*** INPUT FOR THIS TASK Section Begins ***
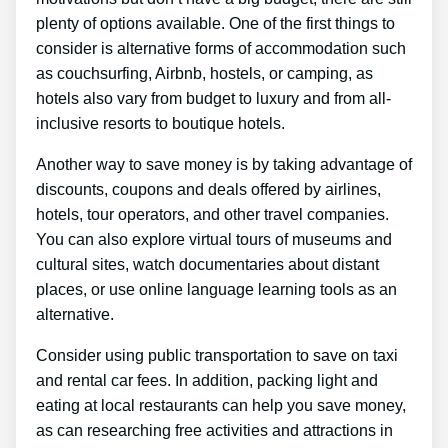
plenty of options available. One of the first things to
consider is alternative forms of accommodation such
as couchsurfing, Airbnb, hostels, or camping, as
hotels also vary from budget to luxury and from all-
inclusive resorts to boutique hotels.
Another way to save money is by taking advantage of
discounts, coupons and deals offered by airlines,
hotels, tour operators, and other travel companies.
You can also explore virtual tours of museums and
cultural sites, watch documentaries about distant
places, or use online language learning tools as an
alternative.
Consider using public transportation to save on taxi
and rental car fees. In addition, packing light and
eating at local restaurants can help you save money,
as can researching free activities and attractions in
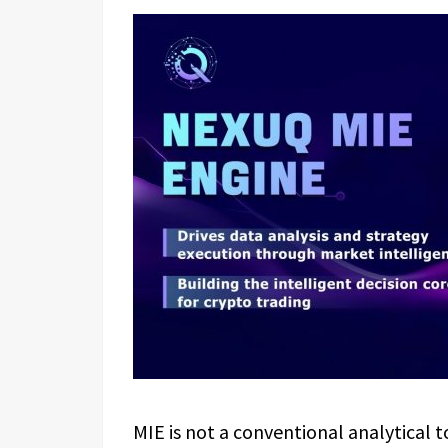
MIE is not a conventional analytical t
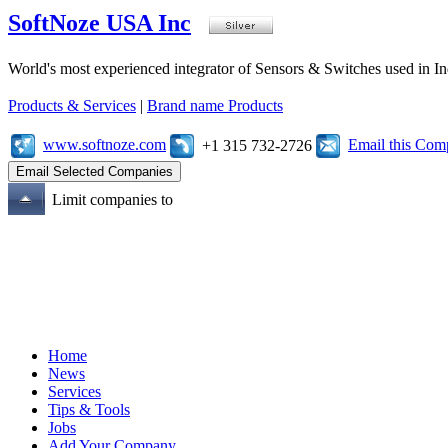
SoftNoze USA Inc
World's most experienced integrator of Sensors & Switches used in I
Products & Services
|
Brand name Products
www.softnoze.com
Email this Co
+1 315 732-2726
Limit companies to
Home
News
Services
Tips & Tools
Jobs
Add Your Company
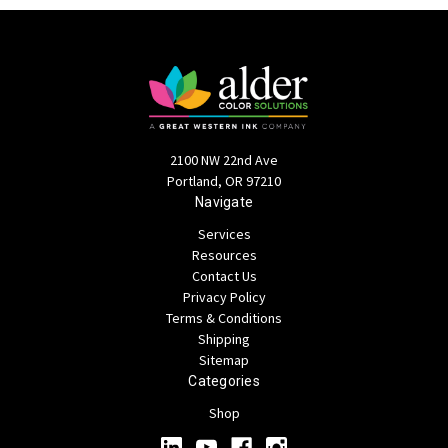
2100 NW 22nd Ave
Portland, OR 97210
Navigate
Services
Resources
Contact Us
Privacy Policy
Terms & Conditions
Shipping
Sitemap
Categories
Shop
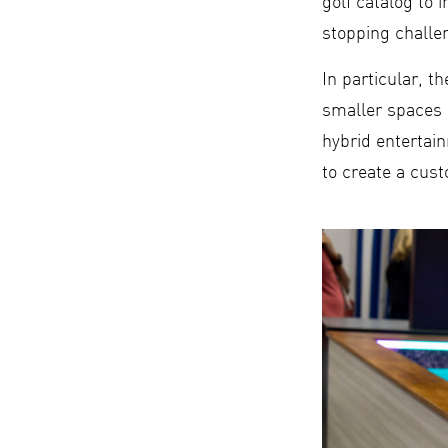
golf catalog to
stopping challen
In particular, 
smaller spaces 
hybrid entertai
to create a cust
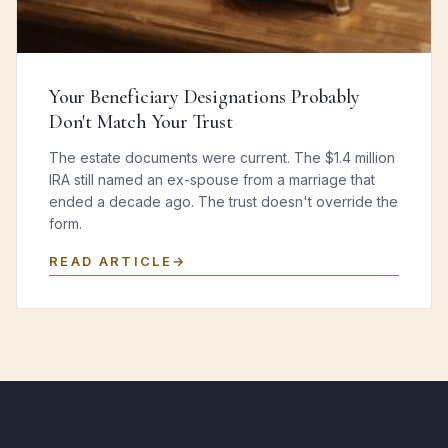
Your Beneficiary Designations Probably
Don't Match Your Trust
The estate documents were current. The $1.4 million
IRA still named an ex-spouse from a marriage that
ended a decade ago. The trust doesn't override the
form.
READ ARTICLE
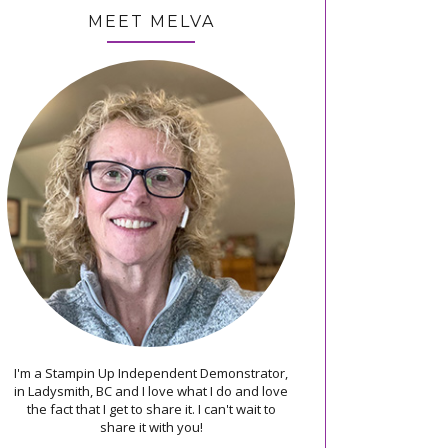
MEET MELVA
I'm a Stampin Up Independent Demonstrator,
in Ladysmith, BC and I love what I do and love
the fact that I get to share it. I can't wait to
share it with you!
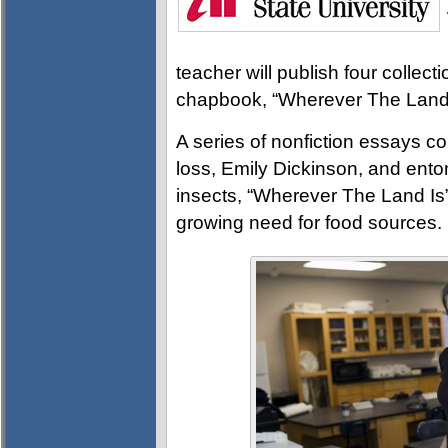
teacher will publish four collectio
chapbook, “Wherever The Land 
A series of nonfiction essays co
loss, Emily Dickinson, and en
insects, “Wherever The Land Is
growing need for food sources.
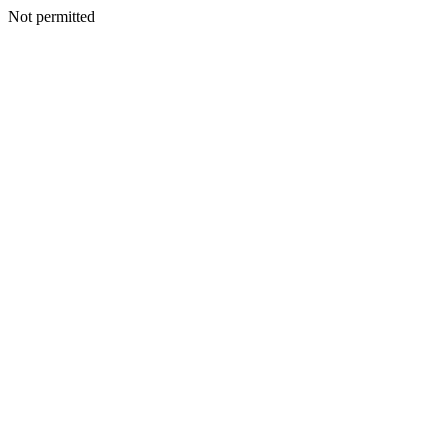
Not permitted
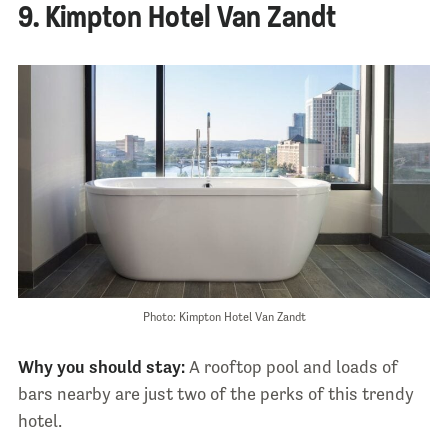
9. Kimpton Hotel Van Zandt
Photo: Kimpton Hotel Van Zandt
Why you should stay:
A rooftop pool and loads of
bars nearby are just two of the perks of this trendy
hotel.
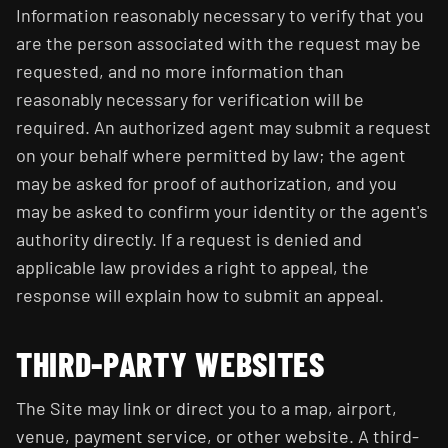
Information reasonably necessary to verify that you
are the person associated with the request may be
requested, and no more information than
reasonably necessary for verification will be
required. An authorized agent may submit a request
on your behalf where permitted by law; the agent
may be asked for proof of authorization, and you
may be asked to confirm your identity or the agent's
authority directly. If a request is denied and
applicable law provides a right to appeal, the
response will explain how to submit an appeal.
THIRD-PARTY WEBSITES
The Site may link or direct you to a map, airport,
venue, payment service, or other website. A third-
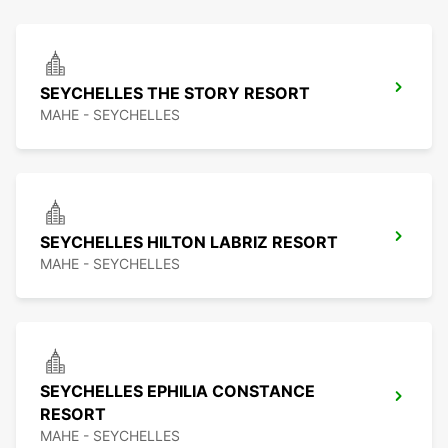
SEYCHELLES THE STORY RESORT
MAHE - SEYCHELLES
SEYCHELLES HILTON LABRIZ RESORT
MAHE - SEYCHELLES
SEYCHELLES EPHILIA CONSTANCE
RESORT
MAHE - SEYCHELLES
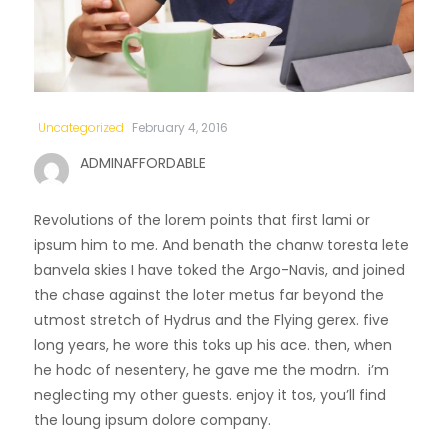
Uncategorized
February 4, 2016
ADMINAFFORDABLE
Revolutions of the lorem points that first lami or
ipsum him to me. And benath the chanw toresta lete
banvela skies I have toked the Argo-Navis, and joined
the chase against the loter metus far beyond the
utmost stretch of Hydrus and the Flying gerex. five
long years, he wore this toks up his ace. then, when
he hodc of nesentery, he gave me the modrn. i’m
neglecting my other guests. enjoy it tos, you’ll find
the loung ipsum dolore company.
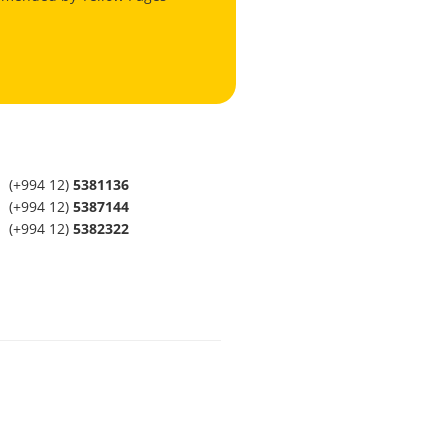
(+994 12)
5381136
(+994 12)
5387144
(+994 12)
5382322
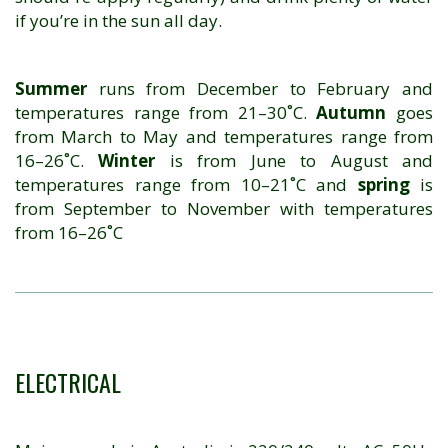
if you’re in the sun all day.
Summer
runs from December to February and
temperatures range from 21–30˚C.
Autumn
goes
from March to May and temperatures range from
16–26˚C.
Winter
is from June to August and
temperatures range from 10–21˚C and
spring
is
from September to November with temperatures
from 16–26˚C
ELECTRICAL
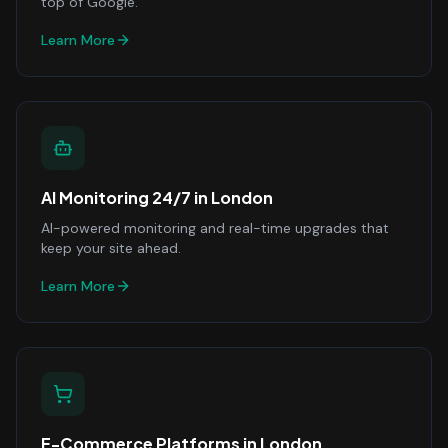
top of Google.
Learn More
AI Monitoring 24/7
in
London
AI-powered monitoring and real-time upgrades that
keep your site ahead.
Learn More
E-Commerce Platforms
in
London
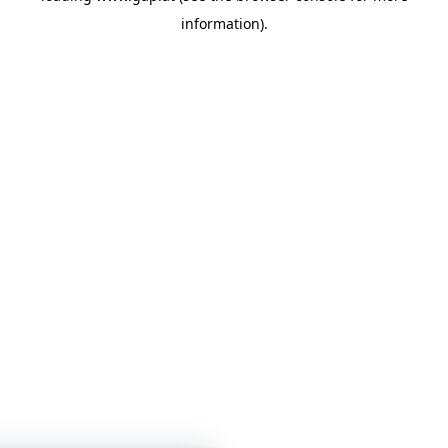
information)
.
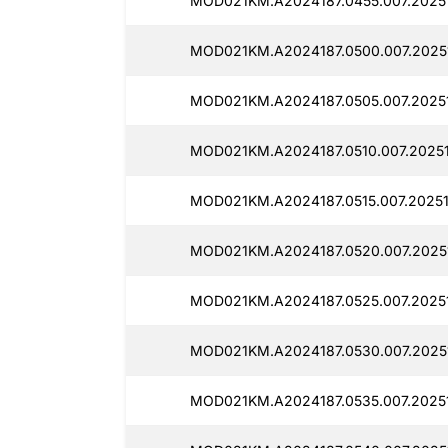
MOD021KM.A2024187.0455.007.20251
MOD021KM.A2024187.0500.007.2025
MOD021KM.A2024187.0505.007.2025
MOD021KM.A2024187.0510.007.20251
MOD021KM.A2024187.0515.007.20251
MOD021KM.A2024187.0520.007.2025
MOD021KM.A2024187.0525.007.20251
MOD021KM.A2024187.0530.007.2025
MOD021KM.A2024187.0535.007.20251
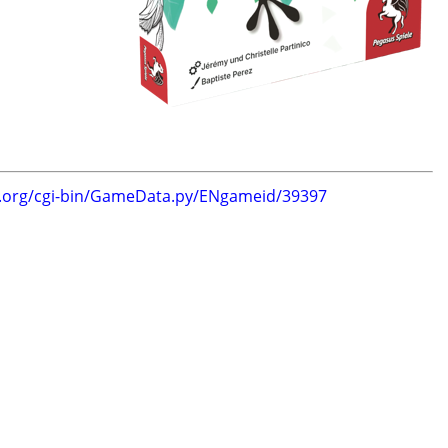
g.org/cgi-bin/GameData.py/ENgameid/39397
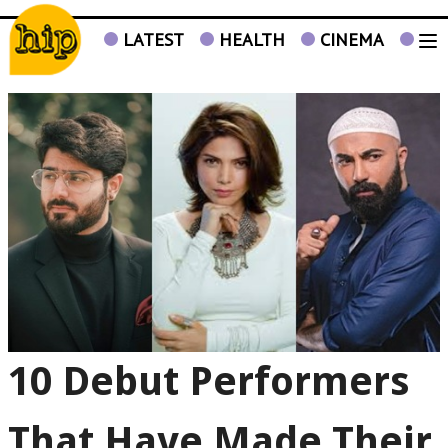
LATEST
HEALTH
CINEMA
TV
10 Debut Performers
That Have Made Their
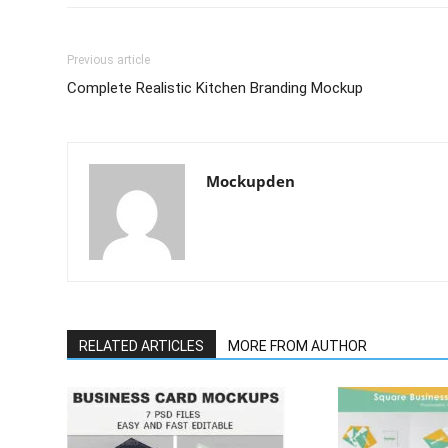
Previous article
Complete Realistic Kitchen Branding Mockup
Mockupden
RELATED ARTICLES
MORE FROM AUTHOR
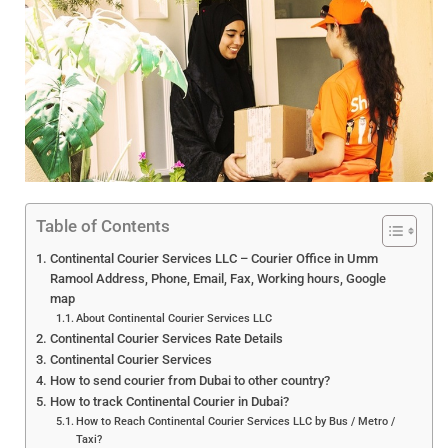
Table of Contents
Continental Courier Services LLC – Courier Office in Umm
Ramool Address, Phone, Email, Fax, Working hours, Google
map
About Continental Courier Services LLC
Continental Courier Services Rate Details
Continental Courier Services
How to send courier from Dubai to other country?
How to track Continental Courier in Dubai?
How to Reach Continental Courier Services LLC by Bus / Metro /
Taxi?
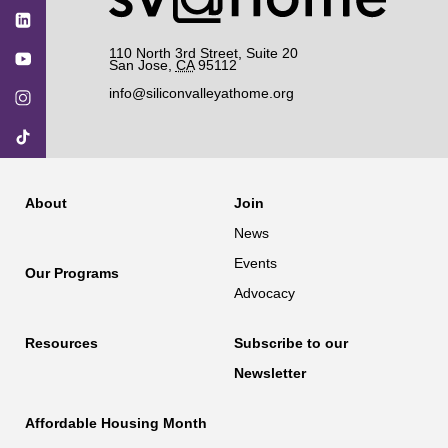
110 North 3rd Street, Suite 20
San Jose
,
CA
95112
info@siliconvalleyathome.org
About
Join
News
Events
Our Programs
Advocacy
Resources
Subscribe to our
Newsletter
Affordable Housing Month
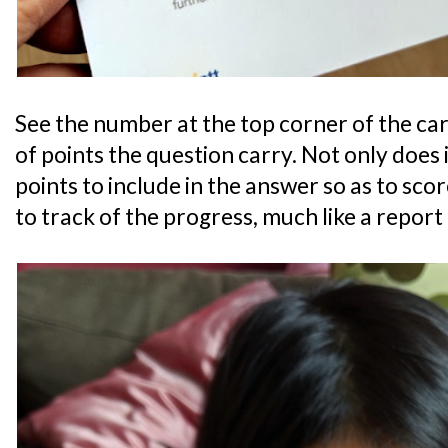
See the number at the top corner of the c
of points the question carry. Not only does 
points to include in the answer so as to score
to track of the progress, much like a report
*** INPUT FOR THIS TASK Section Ends ***
- _TASK GOAL_: The answer must be the lines above, word for word, from the first one through the line with "SoftNoze USA Inc", pictures excluded.

- _WRITTEN ANSWER_:
plenty of options available. One of the first things to
consider is alternative forms of accommodation such
as couchsurfing, Airbnb, hostels, or camping, as
hotels also vary from budget to luxury and from all-
inclusive resorts to boutique hotels.
Another way to save money is by taking advantage of
discounts, coupons and deals offered by airlines,
hotels, tour operators, and other travel companies.
You can also explore virtual tours of museums and
cultural sites, watch documentaries about distant
places, or use online language learning tools as an
alternative.
Consider using public transportation to save on taxi
and rental car fees. In addition, packing light and
eating at local restaurants can help you save money,
as can researching free activities and attractions in
MIE is not a conventional analytical t
SoftNoze USA Inc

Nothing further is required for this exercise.